2013年1月7日(月) 20時53分(タイ時間)
【タイ】10日で任期満了となるスクムパン・バンコク都知事(左写真)は7日、9日付で辞任する考えを明らかにした。バンコク都知事選は規定では都知事の任期満了から45日以内、都知事がそれ以前に辞任した場合は60日以内に選挙が行われることになっている。選挙委員会はスクムパン氏の辞任の意向を受け、2月中を予定していた都知事選の投票日を3月3日に延期する方針を示した。

 スクムパン氏は野党民主党の公認候補として2期目を目指している。任期満了直前の辞任については、選挙期間を長くするのが辞任の目的で、それ以外の理由はないとしている。

 スクムパン氏はバンコク都庁が昨年5月、バンコク高架電車BTSを運行するバンコク・マストランジット・システム社(BTSC)にBTSの運行を長期委託する契約を結んだことで、タイ法務省特捜局(DSI)の捜査を受けている。民主党のアピシット党首(前首相)はスクムパン氏の辞意表明に先立ち、公正な選挙のためスクムパン氏が辞任すると話していた。

 問題の契約は、BTSの路線のうち、バンコク都庁が所有するスクムビット線オンヌット—ベーリン間(5・3キロ)とシーロム線タークシン橋—ウォンウィエンヤイ間(2・2キロ)、2029年にBTSCの所有運行権が切れるその他の区間などの運行を、2042年までBTSに委託し、バンコク都庁が同社に総額1900億バーツを支払うというもの。DSIは、契約は内相の認可を得ておらず、不正の疑いがあるとしている。

 スクムパン氏は2009年1月の都知事選で、タクシン元首相派の元俳優・歌手や王族のテレビキャスターらを破り当選した。就任後は支持率が今ひとつ伸び悩み、2011年にバンコクを襲った大洪水では政府との衝突で話題となった。民主党執行部の一部はスクムパン氏の仕事ぶりに不満を抱いていると報じられた。
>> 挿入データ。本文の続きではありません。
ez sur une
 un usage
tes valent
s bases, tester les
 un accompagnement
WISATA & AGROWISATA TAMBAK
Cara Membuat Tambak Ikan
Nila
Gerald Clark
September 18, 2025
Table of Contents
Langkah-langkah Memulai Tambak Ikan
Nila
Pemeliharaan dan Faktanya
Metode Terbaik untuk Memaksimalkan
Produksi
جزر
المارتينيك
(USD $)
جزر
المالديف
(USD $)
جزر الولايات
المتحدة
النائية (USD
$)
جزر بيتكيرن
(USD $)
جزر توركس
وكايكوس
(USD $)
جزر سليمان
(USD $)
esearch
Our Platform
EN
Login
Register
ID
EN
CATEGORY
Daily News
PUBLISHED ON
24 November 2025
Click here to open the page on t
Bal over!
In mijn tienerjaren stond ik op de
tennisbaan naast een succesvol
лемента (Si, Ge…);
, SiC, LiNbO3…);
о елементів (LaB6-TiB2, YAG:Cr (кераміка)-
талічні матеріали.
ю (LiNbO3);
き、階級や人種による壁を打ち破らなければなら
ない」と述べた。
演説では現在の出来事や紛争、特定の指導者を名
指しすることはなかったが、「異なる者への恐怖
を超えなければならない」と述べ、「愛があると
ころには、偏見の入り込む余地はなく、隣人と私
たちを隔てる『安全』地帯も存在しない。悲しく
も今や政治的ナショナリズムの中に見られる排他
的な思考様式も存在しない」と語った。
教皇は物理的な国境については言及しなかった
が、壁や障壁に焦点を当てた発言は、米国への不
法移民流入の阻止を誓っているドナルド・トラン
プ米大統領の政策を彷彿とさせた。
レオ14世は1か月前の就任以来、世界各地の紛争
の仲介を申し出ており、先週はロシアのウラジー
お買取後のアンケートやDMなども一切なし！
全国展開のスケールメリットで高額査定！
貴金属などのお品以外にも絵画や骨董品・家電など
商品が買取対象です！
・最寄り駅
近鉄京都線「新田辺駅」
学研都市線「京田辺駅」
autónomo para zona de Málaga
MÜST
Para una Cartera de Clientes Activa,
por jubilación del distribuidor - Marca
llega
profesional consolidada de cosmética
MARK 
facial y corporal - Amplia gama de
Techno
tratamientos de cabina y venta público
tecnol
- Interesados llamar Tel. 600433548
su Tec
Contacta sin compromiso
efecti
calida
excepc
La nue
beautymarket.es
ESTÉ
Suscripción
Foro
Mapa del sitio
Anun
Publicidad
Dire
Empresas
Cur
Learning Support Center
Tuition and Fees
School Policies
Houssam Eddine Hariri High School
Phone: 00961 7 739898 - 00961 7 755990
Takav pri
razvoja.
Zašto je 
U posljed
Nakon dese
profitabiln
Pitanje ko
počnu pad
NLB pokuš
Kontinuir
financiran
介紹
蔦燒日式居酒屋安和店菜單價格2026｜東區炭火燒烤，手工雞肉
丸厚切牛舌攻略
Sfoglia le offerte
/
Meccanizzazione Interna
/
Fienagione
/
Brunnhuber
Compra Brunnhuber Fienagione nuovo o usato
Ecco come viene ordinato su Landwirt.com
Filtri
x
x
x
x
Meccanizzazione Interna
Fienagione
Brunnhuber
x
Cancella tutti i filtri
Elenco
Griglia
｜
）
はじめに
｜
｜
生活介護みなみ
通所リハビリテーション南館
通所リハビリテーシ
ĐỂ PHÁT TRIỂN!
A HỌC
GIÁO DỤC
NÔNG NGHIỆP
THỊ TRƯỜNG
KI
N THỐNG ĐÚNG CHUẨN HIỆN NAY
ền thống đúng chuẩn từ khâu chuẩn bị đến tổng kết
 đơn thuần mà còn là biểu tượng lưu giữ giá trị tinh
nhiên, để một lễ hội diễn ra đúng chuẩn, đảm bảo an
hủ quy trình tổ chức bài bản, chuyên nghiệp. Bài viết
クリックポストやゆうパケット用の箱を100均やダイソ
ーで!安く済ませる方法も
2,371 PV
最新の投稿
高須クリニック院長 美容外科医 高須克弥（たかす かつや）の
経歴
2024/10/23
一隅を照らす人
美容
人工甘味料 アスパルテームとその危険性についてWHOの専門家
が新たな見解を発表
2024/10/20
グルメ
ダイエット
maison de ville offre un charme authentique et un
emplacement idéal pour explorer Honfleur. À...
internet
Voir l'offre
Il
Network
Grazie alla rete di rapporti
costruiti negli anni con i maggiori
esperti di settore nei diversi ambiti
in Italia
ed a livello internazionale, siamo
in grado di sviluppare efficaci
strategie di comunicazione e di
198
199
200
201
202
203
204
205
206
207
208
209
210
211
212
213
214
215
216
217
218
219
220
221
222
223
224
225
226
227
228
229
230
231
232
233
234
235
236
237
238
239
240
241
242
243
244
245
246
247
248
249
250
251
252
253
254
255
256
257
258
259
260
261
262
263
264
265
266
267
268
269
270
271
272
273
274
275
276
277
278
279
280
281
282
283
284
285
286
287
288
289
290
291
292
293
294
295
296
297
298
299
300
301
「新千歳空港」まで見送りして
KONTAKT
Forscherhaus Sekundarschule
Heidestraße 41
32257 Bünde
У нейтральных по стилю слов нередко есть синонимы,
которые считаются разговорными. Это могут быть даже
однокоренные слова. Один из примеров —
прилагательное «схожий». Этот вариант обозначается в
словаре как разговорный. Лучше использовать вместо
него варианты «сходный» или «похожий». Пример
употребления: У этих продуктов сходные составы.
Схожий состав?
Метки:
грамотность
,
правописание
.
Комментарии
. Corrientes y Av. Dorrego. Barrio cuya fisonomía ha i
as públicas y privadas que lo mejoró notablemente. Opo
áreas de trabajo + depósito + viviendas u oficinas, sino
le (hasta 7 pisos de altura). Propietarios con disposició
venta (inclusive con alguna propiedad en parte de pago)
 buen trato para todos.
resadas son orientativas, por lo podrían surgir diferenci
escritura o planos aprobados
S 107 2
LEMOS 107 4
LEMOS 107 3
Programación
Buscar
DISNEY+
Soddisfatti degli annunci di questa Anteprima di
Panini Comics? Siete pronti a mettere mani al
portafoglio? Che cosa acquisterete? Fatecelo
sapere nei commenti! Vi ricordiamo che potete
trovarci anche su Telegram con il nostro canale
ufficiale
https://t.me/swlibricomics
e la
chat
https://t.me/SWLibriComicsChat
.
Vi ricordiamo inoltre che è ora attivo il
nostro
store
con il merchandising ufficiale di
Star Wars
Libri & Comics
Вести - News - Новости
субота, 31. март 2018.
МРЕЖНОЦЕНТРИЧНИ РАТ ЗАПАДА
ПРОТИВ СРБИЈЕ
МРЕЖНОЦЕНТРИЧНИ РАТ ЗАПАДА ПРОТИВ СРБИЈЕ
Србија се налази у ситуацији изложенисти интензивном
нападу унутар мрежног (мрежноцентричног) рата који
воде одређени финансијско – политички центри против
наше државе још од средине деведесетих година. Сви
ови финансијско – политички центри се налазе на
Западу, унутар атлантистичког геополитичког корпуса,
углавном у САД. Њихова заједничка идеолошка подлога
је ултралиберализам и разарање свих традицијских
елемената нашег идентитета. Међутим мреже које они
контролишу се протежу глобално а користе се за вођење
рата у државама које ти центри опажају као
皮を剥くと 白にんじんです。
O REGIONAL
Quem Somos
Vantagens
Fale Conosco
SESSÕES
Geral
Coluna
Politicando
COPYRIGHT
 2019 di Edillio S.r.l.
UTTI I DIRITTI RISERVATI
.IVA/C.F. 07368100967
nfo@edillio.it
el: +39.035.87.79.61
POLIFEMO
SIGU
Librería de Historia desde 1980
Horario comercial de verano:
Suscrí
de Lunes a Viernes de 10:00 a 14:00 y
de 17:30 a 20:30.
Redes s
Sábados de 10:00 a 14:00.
 タイ国立開発行政研究院(NIDA)が昨年12月25日—今年1月4日に18歳以上のバンコク都民を対象に行なった都知事候補の支持率調査(回答者3356人)で、スクムパン氏は24・1%で1位だった。2位はタクシン派政権与党プアタイが擁立を検討しているとされるポンサパット副警察長官兼麻薬取締委員会事務局長で17・5%、3位はセーリーピスット元警察長官で9・5%。

〈スクムパン・ボリパット〉
1952年生まれ。タイ王族で、チュラロンコン大王のひ孫に当たる。英オックスフォード大学で政治学、経済学の学位を取得。米ジョージタウン大学国際関係学修士。チュラロンコン大学准教授、チャーチャーイ首相顧問(1988—1989年)などを経て、1997—2001年副外相。